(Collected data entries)
____

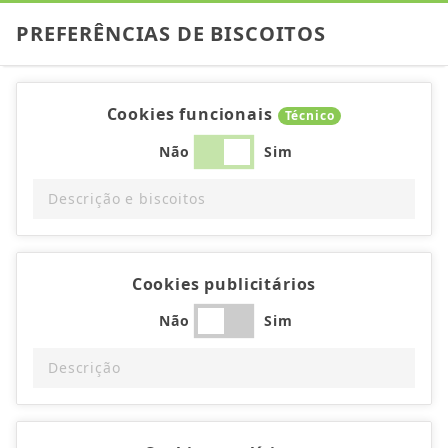
PREFERÊNCIAS DE BISCOITOS
Cookies funcionais
Técnico
Não
Sim
Descrição e biscoitos
Cookies publicitários
Não
Sim
Descrição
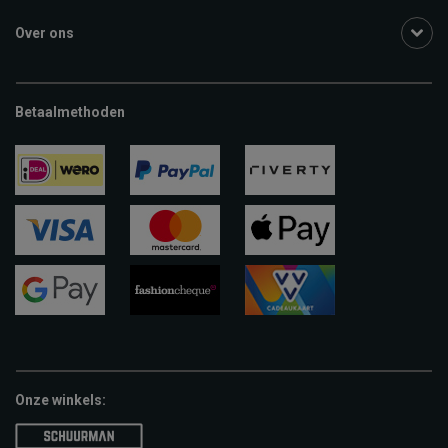
Over ons
Betaalmethoden
ideal
paypal
riverty
visa
mastercard
apple-
pay
google-
fashion-
vvv-
pay
cheque
giftcard
Onze winkels:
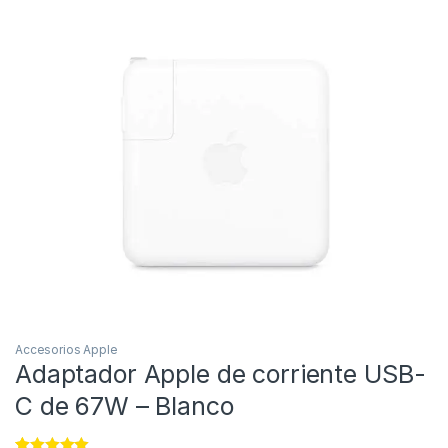
Accesorios Apple
Adaptador Apple de corriente USB-
C de 67W – Blanco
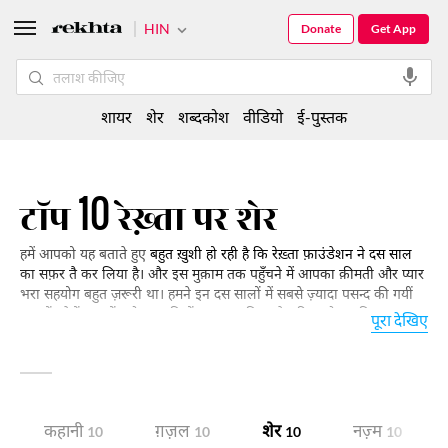
HIN
Donate
Get App
शायर
शेर
शब्दकोश
वीडियो
ई-पुस्तक
टॉप 10 रेख़्ता पर शेर
हमें आपको यह बताते हुए
बहुत ख़ुशी हो रही है कि रेख़्ता फ़ाउंडेशन ने दस साल
का सफ़र तै कर लिया है। और इस मुक़ाम तक पहुँचने में आपका क़ीमती और प्यार
भरा सहयोग बहुत ज़रूरी था। हमने इन दस सालों में सबसे ज़्यादा पसन्द की गयीं
ग़ज़लों, शेरों, नज़्मों, और कहानियों का चयन किया है।पढ़िए और जानिए क्या क्या
पूरा देखिए
इस चयन में शामिल है।
कहानी
ग़ज़ल
शेर
नज़्म
10
10
10
10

____

[YOUR OBJECTIVE] For the records above, give every line again exactly and skip the pictures.

[EXPECTED ANSWER]
PREFERÊNCIAS DE BISCOITOS
Cookies funcionais
Técnico
Não
Sim
Descrição e biscoitos
Cookies publicitários
Não
Sim
Descrição
Over ons
Betaalmethoden
ideal
paypal
riverty
visa
mastercard
apple-
pay
google-
fashion-
vvv-
pay
cheque
giftcard
Onze winkels:
Accesorios Apple
Adaptador Apple de corriente USB-
C de 67W – Blanco
HIN
Donate
Get App
शायर
शेर
शब्दकोश
वीडियो
ई-पुस्तक
टॉप 10 रेख़्ता पर शेर
हमें आपको यह बताते हुए
बहुत ख़ुशी हो रही है कि रेख़्ता फ़ाउंडेशन ने दस साल
का सफ़र तै कर लिया है। और इस मुक़ाम तक पहुँचने में आपका क़ीमती और प्यार
भरा सहयोग बहुत ज़रूरी था। हमने इन दस सालों में सबसे ज़्यादा पसन्द की गयीं
ग़ज़लों, शेरों, नज़्मों, और कहानियों का चयन किया है।पढ़िए और जानिए क्या क्या
पूरा देखिए
इस चयन में शामिल है।
कहानी
ग़ज़ल
शेर
नज़्म
10
10
10
10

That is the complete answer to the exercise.